Este posicionamento contrário à ideologia e pragmatismo da EA não busca fundamentação no raciocínio lógico, mas em bases pouco convincentes e até mesmo insensatas. Chegam a atribuir à educação ambiental rótulo pejorativo como “marketing promocional”, de sujeitos que se utilizam deste recurso com finalidades meramente comerciais, visando o lucro em proveito próprio.

É óbvia a existência de oportunistas em qualquer área do conhecimento, da política, do meio acadêmico, das empresas, enfim, em toda sociedade. Contudo, esta crítica não contribui em nada à Problemática Ambiental, pelo contrário corrobora para denegrir sua imagem da EA e desviar a atenção dos seus verdadeiros propósitos.

A origem da EA não é facilmente determinada, pois a preocupação do homem em operar mudanças de mentalidades em prol de um meio ambiente mais equilibrado tem indícios historicamente registrados. Essa base histórica é importante, mas a eficácia da força de ação necessária nos dias de hoje é muito mais imprescindível.

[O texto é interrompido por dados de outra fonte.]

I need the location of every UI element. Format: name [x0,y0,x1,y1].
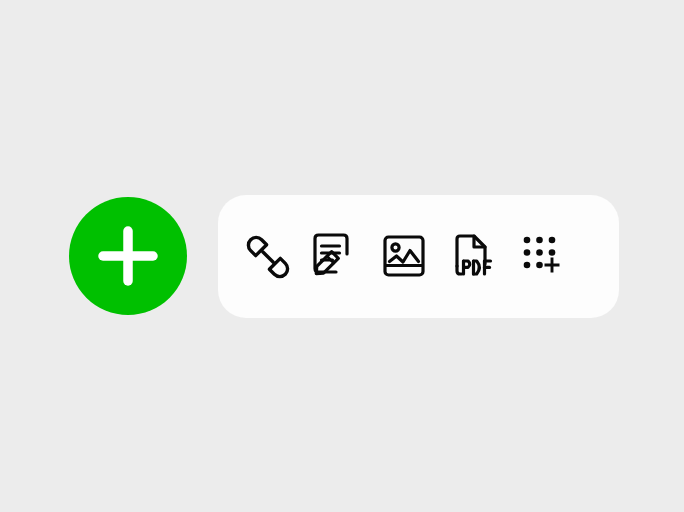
button[interactable]: Insert image [380,231,432,283]
button[interactable]: Insert link [242,231,294,283]
button[interactable]: More options [518,231,570,283]
button[interactable]: Add [69,197,187,315]
button[interactable]: Insert note [311,231,363,283]
button[interactable]: Insert PDF [449,231,501,283]
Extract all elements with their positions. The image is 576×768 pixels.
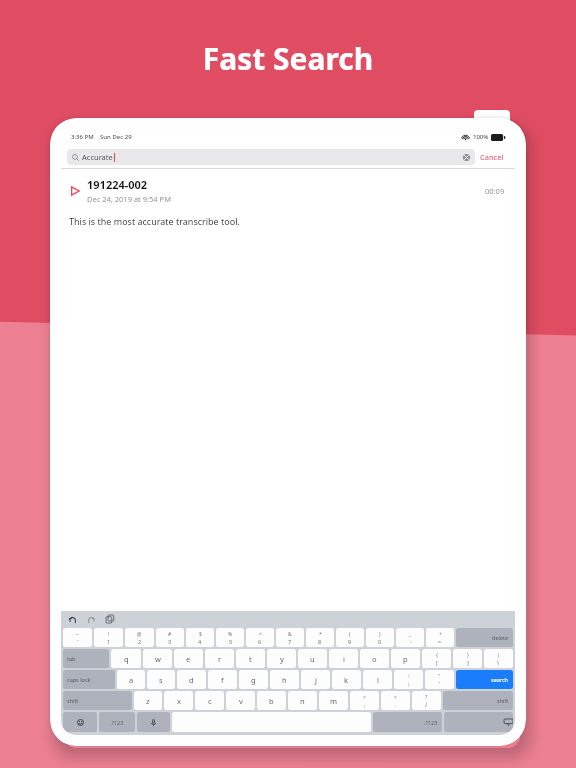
button[interactable]: Emoji [63, 712, 97, 732]
button[interactable]: .?123 [99, 712, 135, 732]
button[interactable]: Accurate [67, 149, 475, 165]
staticText: ' [439, 680, 441, 687]
button[interactable]: > [381, 691, 410, 710]
button[interactable]: tab [63, 649, 109, 668]
button[interactable]: l [363, 670, 392, 689]
button[interactable]: * [306, 628, 334, 647]
staticText: , [364, 701, 366, 708]
staticText: | [497, 652, 500, 659]
button[interactable]: b [257, 691, 286, 710]
button[interactable]: Undo [66, 613, 78, 625]
staticText: Accurate [82, 152, 113, 162]
button[interactable]: z [134, 691, 162, 710]
staticText: 2 [138, 638, 142, 645]
staticText: ? [425, 694, 428, 701]
button[interactable]: } [453, 649, 482, 668]
staticText: s [159, 675, 163, 685]
button[interactable]: < [350, 691, 379, 710]
staticText: r [218, 654, 222, 664]
staticText: p [403, 654, 408, 664]
staticText: 0 [378, 638, 382, 645]
button[interactable]: k [332, 670, 361, 689]
staticText: f [221, 675, 224, 685]
button[interactable]: i [329, 649, 358, 668]
button[interactable]: ^ [246, 628, 274, 647]
button[interactable]: y [267, 649, 296, 668]
staticText: ] [467, 659, 469, 666]
button[interactable]: shift [443, 691, 513, 710]
button[interactable]: & [276, 628, 304, 647]
button[interactable]: _ [396, 628, 424, 647]
button[interactable]: : [394, 670, 423, 689]
button[interactable]: + [426, 628, 454, 647]
staticText: - [410, 638, 412, 645]
button[interactable]: s [147, 670, 175, 689]
button[interactable]: c [195, 691, 224, 710]
staticText: l [377, 675, 379, 685]
button[interactable]: f [208, 670, 237, 689]
button[interactable]: shift [63, 691, 132, 710]
staticText: 4 [198, 638, 202, 645]
button[interactable]: w [143, 649, 172, 668]
staticText: k [344, 675, 349, 685]
button[interactable]: caps lock [63, 670, 115, 689]
button[interactable]: delete [456, 628, 513, 647]
button[interactable]: search [456, 670, 513, 689]
button[interactable]: n [288, 691, 317, 710]
staticText: Fast Search [0, 38, 576, 79]
other: Clear [463, 154, 470, 161]
button[interactable]: { [422, 649, 451, 668]
button[interactable]: v [226, 691, 255, 710]
staticText: > [394, 694, 397, 701]
button[interactable]: e [174, 649, 203, 668]
button[interactable]: Paste [104, 613, 116, 625]
staticText: d [189, 675, 194, 685]
button[interactable]: # [156, 628, 184, 647]
button[interactable]: Dictate [137, 712, 170, 732]
button[interactable]: u [298, 649, 327, 668]
button[interactable]: .?123 [373, 712, 442, 732]
button[interactable]: j [301, 670, 330, 689]
staticText: 9 [348, 638, 352, 645]
button[interactable]: q [111, 649, 141, 668]
staticText: caps lock [67, 676, 91, 683]
button[interactable]: Redo [85, 613, 97, 625]
button[interactable]: m [319, 691, 348, 710]
button[interactable]: ) [366, 628, 394, 647]
staticText: a [129, 675, 134, 685]
button[interactable]: | [484, 649, 513, 668]
staticText: 5 [229, 638, 233, 645]
button[interactable]: Hide keyboard [444, 712, 513, 732]
button[interactable]: p [391, 649, 420, 668]
button[interactable]: x [164, 691, 193, 710]
button[interactable]: h [270, 670, 299, 689]
staticText: ` [77, 638, 79, 645]
button[interactable]: a [117, 670, 145, 689]
staticText: v [239, 696, 243, 706]
button[interactable]: d [177, 670, 206, 689]
staticText: q [124, 654, 129, 664]
button[interactable]: % [216, 628, 244, 647]
staticText: w [155, 654, 161, 664]
button[interactable]: ? [412, 691, 441, 710]
button[interactable]: Cancel [475, 150, 509, 164]
staticText: @ [137, 631, 142, 638]
button[interactable]: " [425, 670, 454, 689]
staticText: b [269, 696, 274, 706]
button[interactable]: $ [186, 628, 214, 647]
button[interactable]: o [360, 649, 389, 668]
button[interactable]: ( [336, 628, 364, 647]
button[interactable]: t [236, 649, 265, 668]
button[interactable]: ! [94, 628, 123, 647]
button[interactable]: r [205, 649, 234, 668]
button[interactable]: g [239, 670, 268, 689]
staticText: _ [409, 631, 412, 638]
button[interactable]: @ [125, 628, 154, 647]
staticText: This is the most accurate transcribe too… [69, 215, 240, 227]
button[interactable]: ~ [63, 628, 92, 647]
staticText: shift [497, 697, 509, 704]
button[interactable]: Play [61, 169, 515, 233]
staticText: h [282, 675, 287, 685]
staticText: \ [497, 659, 500, 666]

Portanto, a prática de EA dispensa os ‘links’ ideológicos como o marxismo, socialismo, comunismo, o que realmente interessa são ações concretas.

A visão estreita e fragmentada dos problemas é uma questão cultural e que não podemos mudar de uma hora para outra, sendo parte integrante de um processo de mudança comportamental que demanda tempo para estabelecer novas práticas em nossa sociedade.

O que realmente é Educação Ambiental? Para que serve e como efetivamente fazer EA? Esses e outros questionamentos eclodem a todo instante, demonstrando a evolução e a dinâmica, partes integradoras da transformação de paradigmas e da construção de novos saberes.

É notório a quantidade de projetos de EA que deram certo e contribuíram efetivamente com o meio. Este sucesso se deve ao acompanhamento direto das ações empreendidas, bem como da formação de agentes multiplicadores para a continuidade desses projetos. A regra é simples, seja na EA ou em qualquer iniciativa, o monitoramento do projeto é indispensável, caso contrário o fracasso é certo.

Este texto não tem como objetivo apresentar respostas a tais questões, pois já existe uma rica e vasta literatura a respeito, acessível a todos interessados. A indicação ou sugestão que se faz, é não se objetivar conceitos ou receitas de como fazer EA, muito menos tecer críticas contraproducentes, mas sim provocar reflexão e iniciativas que visem qualidade de vida dentro de um contexto social e ecologicamente equilibrado.